A sponge function processes input in a sequential way. It can however be used as a component in a tree hashing mode. This article gives a set of four practical, simple-to-verify, conditions under which a sequential or parallel hashing mode is sound. For such a mode, it proves that the differentiating advantage over a random oracle is upper bounded by *q*^{2}/2^{n}, with *q* the number of queries to the underlying hash function and *n* the length of the chaining values. In other words, it shows that it is easy to design a tree or parallel hashing mode whose generic security is not worse than the (in)ability to generate internal collisions. This paper provides a unifying treatment of both tree and sequential hashing modes and, as a by-product, provides insight into classical fixed-input-length compression function based constructions by placing them in a wider context.

As for modes that call a sponge function, we show in this paper that a tree or parallel hashing mode takes advantage of its arbitrary output length for optimizing efficiency.

G. Bertoni, J. Daemen, M. Peeters and G. Van Assche, Sponge-based pseudo-random number generators, Cryptographic Hardware and Embedded Software, August 2010

This article proposes a mode for pseudo-random number generation on top of a sponge function. The mode is close to the duplex construction, with feed and fetch calls, so as to allow the generator to be easily and efficiently reseedable. The resulting pseudo-random number generator is interesting for constrained platforms in that the sponge construction does not need more memory than the state. Generic security against state recovery is taken one step further ("beyond the birthday bound") than what indifferentiability directly achieves. An alternate mode based on the duplex construction can be found in *Duplexing the sponge: single-pass authenticated encryption and other applications*.

G. Bertoni, J. Daemen, M. Peeters and G. Van Assche, On the security of the keyed sponge construction, Symmetric Key Encryption Workshop, February 2011

In this paper, we prove the generic security of the sponge construction when the input is prefixed with a secret key, i.e., when used for authentication or (authenticated) encryption. For these use cases, the net result is that one can achieve the same security level with less capacity (hence more rate) than what indifferentiability suggests. This is particularly interesting for constrained devices, where a small permutation is used.
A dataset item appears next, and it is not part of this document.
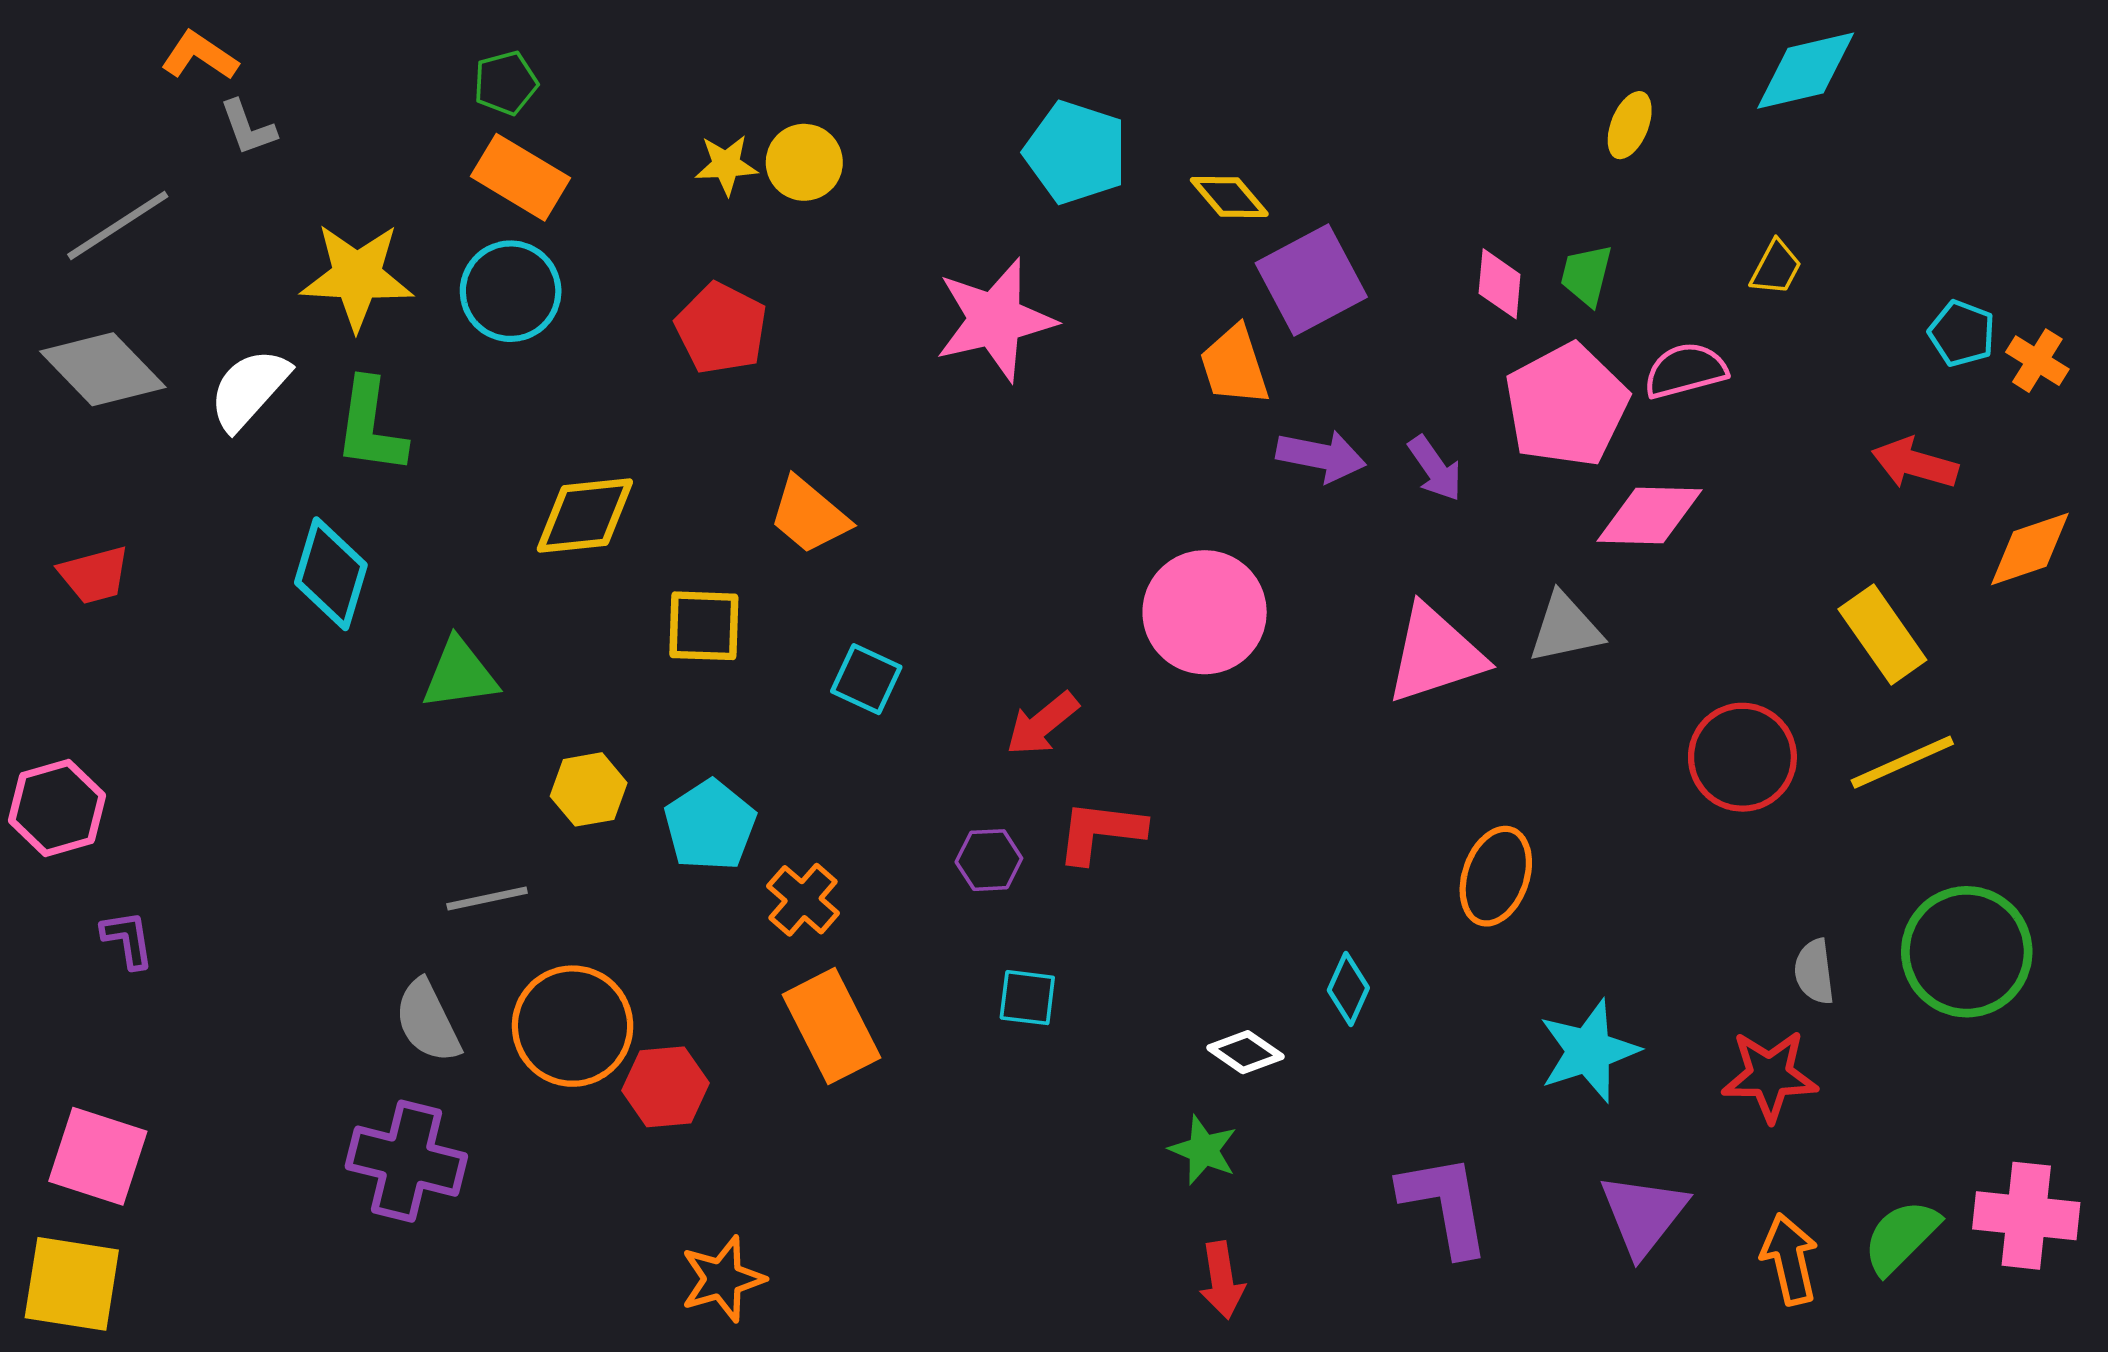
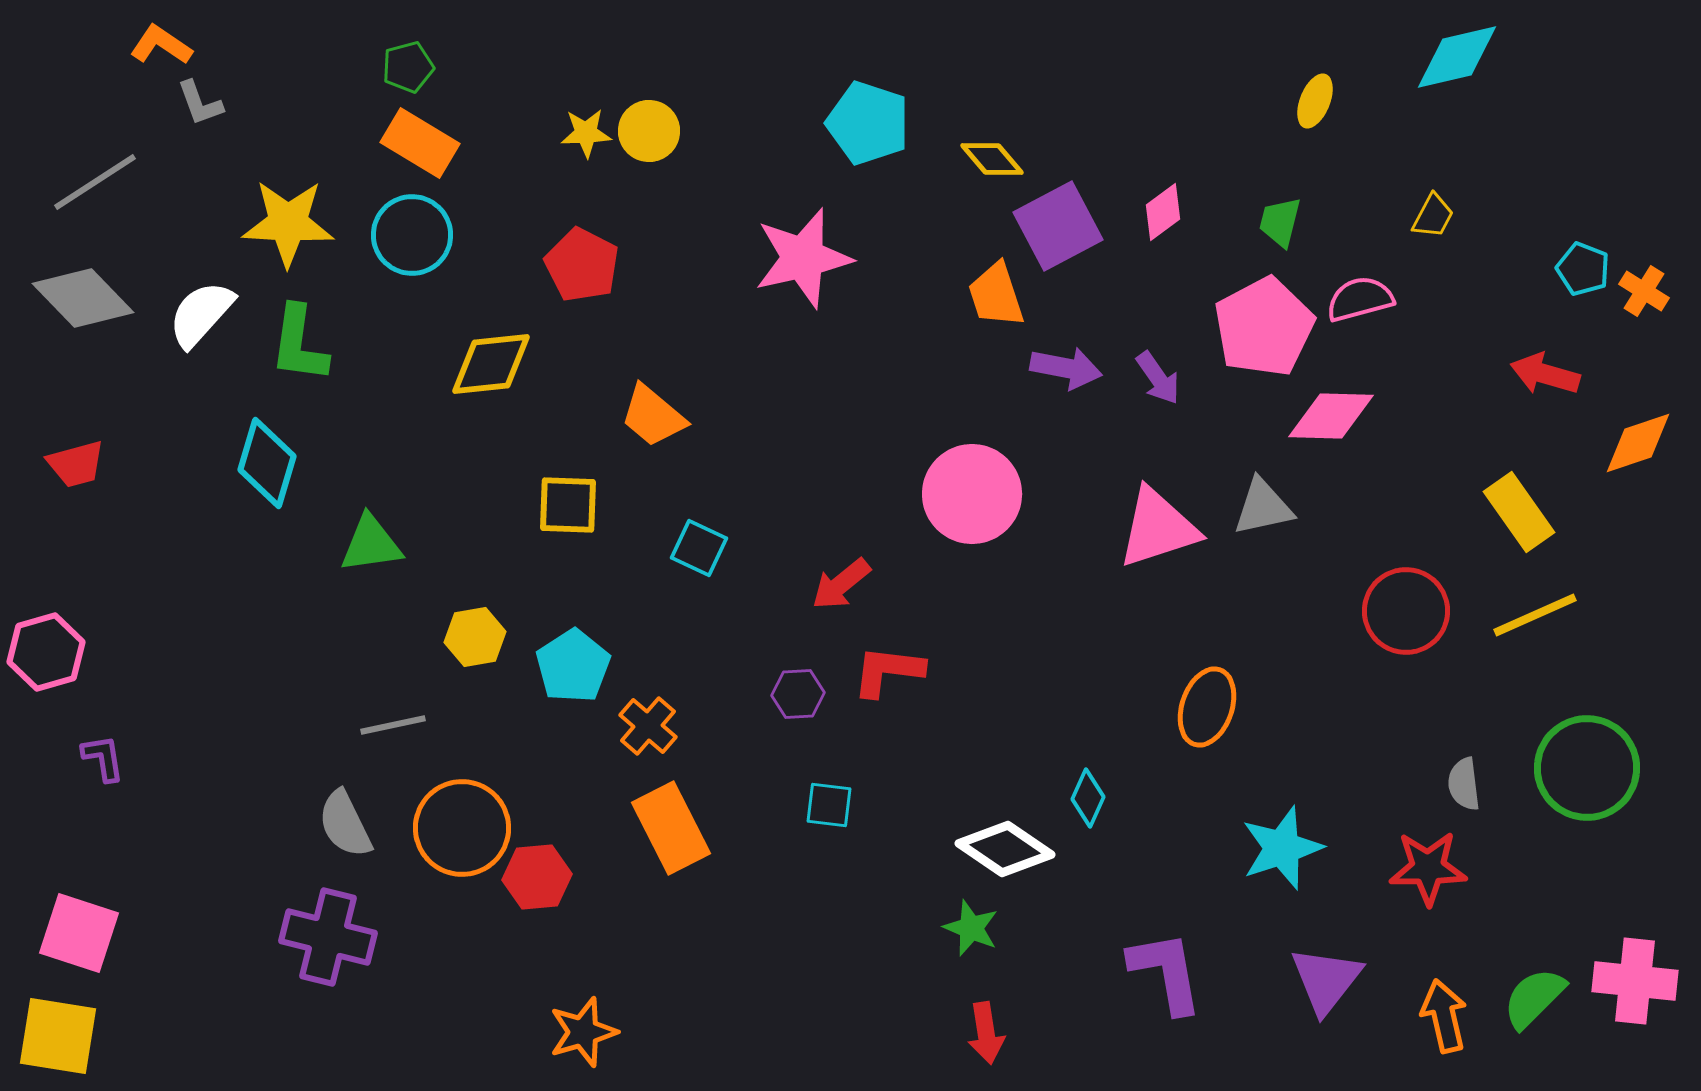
pink diamond: (1500, 284) -> (1163, 212), moved, turned 48
yellow diamond: (585, 516) -> (491, 364), moved
white diamond: (1245, 1052) -> (1005, 849), size x1.6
G. Bertoni, J. Daemen, M. Peeters and G. Van Assche, Duplexing the sponge: single-pass authenticated encryption and other applications, Selected Areas in Cryptography, August 2011

This is the first article defining the duplex construction. The duplex construction allows for both input and output blocks for each call to the underlying permutation. Security of this construction is easy to analyze: it is shown to reduce to that of the sponge construction, hence taking advantage of all known results on sponge. The main application is an authenticated encryption mode that costs one call to the underlying permutation per block.